# PROBLEM STATEMENT
Give again, word for word, every line in the entries below from the line with "Describe the element at coordinates (744, 2173)" up to and including the line with "Task: Click on the 联系我们", and no other line.

# GIVEN ENTRIES
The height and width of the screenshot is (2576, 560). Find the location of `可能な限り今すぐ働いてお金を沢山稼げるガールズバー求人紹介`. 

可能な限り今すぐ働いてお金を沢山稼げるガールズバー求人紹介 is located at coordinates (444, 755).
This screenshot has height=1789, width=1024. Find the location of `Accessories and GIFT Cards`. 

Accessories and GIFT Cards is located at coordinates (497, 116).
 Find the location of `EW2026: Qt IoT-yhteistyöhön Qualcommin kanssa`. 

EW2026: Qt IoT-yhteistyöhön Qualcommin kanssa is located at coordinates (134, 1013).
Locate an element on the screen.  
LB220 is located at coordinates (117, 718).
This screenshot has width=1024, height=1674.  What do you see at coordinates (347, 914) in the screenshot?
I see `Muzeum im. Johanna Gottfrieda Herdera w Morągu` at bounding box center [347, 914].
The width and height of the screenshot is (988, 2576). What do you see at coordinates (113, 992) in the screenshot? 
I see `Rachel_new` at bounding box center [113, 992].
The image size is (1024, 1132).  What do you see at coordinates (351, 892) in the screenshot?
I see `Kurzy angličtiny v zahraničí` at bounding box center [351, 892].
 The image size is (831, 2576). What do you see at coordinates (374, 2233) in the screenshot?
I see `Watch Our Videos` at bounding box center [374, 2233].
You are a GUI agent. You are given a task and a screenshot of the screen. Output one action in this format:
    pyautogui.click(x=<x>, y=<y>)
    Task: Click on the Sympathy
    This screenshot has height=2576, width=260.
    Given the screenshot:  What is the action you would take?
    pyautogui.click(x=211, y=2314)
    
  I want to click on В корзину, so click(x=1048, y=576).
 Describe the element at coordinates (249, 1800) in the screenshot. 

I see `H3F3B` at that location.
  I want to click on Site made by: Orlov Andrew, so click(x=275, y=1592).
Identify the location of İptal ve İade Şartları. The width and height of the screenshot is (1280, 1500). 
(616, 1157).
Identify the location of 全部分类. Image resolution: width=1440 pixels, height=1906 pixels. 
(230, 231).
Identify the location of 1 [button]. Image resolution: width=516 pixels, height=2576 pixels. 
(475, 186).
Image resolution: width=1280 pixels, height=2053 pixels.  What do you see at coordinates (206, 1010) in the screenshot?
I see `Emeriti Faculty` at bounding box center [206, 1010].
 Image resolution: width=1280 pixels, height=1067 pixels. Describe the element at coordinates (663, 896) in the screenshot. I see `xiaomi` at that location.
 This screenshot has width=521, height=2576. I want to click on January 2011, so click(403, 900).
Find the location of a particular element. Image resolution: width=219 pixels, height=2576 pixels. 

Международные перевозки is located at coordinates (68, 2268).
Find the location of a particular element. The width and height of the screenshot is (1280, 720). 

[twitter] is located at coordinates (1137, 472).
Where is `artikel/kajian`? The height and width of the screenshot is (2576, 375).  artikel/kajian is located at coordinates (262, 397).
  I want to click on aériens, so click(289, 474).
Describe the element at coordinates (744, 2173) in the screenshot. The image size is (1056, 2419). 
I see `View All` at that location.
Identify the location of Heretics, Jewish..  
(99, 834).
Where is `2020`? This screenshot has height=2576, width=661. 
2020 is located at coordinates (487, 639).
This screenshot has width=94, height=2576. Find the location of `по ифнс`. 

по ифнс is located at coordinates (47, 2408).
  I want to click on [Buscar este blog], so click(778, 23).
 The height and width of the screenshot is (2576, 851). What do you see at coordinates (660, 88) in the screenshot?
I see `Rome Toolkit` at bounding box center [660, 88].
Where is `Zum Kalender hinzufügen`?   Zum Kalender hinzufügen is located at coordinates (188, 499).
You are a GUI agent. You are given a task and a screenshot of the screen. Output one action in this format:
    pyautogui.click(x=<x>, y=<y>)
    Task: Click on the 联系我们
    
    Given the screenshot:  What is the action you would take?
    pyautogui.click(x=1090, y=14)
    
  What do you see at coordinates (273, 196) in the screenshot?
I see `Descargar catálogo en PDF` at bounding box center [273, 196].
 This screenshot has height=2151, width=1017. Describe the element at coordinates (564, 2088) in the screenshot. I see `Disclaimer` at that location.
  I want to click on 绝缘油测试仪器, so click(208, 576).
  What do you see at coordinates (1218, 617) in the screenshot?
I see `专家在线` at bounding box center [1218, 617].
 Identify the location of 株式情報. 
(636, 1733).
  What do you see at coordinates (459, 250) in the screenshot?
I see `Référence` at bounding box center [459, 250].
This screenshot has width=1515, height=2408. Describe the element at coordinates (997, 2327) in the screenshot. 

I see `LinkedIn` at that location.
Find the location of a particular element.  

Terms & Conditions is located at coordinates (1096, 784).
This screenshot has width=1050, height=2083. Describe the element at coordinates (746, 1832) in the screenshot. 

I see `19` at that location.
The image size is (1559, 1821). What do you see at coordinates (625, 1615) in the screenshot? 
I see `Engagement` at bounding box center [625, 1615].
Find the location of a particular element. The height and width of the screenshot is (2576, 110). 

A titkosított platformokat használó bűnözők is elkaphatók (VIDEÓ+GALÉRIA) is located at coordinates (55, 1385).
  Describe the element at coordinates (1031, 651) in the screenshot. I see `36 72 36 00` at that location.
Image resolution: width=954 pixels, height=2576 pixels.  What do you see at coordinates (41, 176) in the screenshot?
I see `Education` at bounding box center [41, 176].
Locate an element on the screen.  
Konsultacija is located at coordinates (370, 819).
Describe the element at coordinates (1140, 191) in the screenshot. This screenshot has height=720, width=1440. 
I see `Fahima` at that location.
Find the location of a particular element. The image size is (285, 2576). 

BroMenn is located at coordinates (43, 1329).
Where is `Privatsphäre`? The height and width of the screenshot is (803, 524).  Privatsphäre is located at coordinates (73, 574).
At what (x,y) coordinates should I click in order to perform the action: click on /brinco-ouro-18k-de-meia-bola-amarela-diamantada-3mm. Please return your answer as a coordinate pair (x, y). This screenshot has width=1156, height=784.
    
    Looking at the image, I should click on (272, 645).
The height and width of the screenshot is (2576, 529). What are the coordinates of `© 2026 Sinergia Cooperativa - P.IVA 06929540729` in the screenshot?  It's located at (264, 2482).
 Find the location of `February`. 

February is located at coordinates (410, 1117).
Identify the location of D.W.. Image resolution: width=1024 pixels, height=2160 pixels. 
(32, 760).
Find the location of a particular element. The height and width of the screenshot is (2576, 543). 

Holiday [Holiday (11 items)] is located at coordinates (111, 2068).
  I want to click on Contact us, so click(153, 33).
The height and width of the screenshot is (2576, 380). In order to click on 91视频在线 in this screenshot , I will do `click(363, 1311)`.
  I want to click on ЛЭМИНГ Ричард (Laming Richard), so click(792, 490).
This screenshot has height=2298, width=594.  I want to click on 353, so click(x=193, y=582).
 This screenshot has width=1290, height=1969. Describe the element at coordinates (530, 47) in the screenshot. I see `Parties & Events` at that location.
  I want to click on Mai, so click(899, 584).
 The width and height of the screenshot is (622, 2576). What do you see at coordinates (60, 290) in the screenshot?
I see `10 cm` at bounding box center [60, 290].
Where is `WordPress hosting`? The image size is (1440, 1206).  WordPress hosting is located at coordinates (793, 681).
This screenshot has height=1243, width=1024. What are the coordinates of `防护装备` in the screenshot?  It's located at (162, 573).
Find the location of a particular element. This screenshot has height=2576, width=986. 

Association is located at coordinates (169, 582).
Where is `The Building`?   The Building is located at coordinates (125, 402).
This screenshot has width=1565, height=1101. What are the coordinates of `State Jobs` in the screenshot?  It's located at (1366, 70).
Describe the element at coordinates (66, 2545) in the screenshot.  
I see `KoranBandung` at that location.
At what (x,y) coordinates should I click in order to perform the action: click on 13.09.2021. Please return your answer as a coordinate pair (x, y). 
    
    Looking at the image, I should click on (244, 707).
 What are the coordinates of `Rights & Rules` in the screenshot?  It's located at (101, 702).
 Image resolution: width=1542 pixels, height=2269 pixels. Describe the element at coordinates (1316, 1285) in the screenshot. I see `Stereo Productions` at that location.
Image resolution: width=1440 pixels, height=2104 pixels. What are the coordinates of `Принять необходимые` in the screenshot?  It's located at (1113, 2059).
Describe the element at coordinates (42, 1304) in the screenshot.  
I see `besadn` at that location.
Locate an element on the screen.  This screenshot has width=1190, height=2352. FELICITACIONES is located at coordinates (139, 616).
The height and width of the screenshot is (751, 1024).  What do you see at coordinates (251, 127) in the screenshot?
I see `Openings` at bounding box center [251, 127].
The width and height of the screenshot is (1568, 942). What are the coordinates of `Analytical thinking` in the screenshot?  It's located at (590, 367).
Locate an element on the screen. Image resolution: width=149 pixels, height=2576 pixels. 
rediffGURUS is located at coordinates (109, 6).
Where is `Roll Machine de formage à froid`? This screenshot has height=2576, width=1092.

# OUTPUT FOR THIS TASK
Describe the element at coordinates (744, 2173) in the screenshot. The image size is (1056, 2419). 
I see `View All` at that location.
Identify the location of Heretics, Jewish..  
(99, 834).
Where is `2020`? This screenshot has height=2576, width=661. 
2020 is located at coordinates (487, 639).
This screenshot has width=94, height=2576. Find the location of `по ифнс`. 

по ифнс is located at coordinates (47, 2408).
  I want to click on [Buscar este blog], so click(778, 23).
 The height and width of the screenshot is (2576, 851). What do you see at coordinates (660, 88) in the screenshot?
I see `Rome Toolkit` at bounding box center [660, 88].
Where is `Zum Kalender hinzufügen`?   Zum Kalender hinzufügen is located at coordinates (188, 499).
You are a GUI agent. You are given a task and a screenshot of the screen. Output one action in this format:
    pyautogui.click(x=<x>, y=<y>)
    Task: Click on the 联系我们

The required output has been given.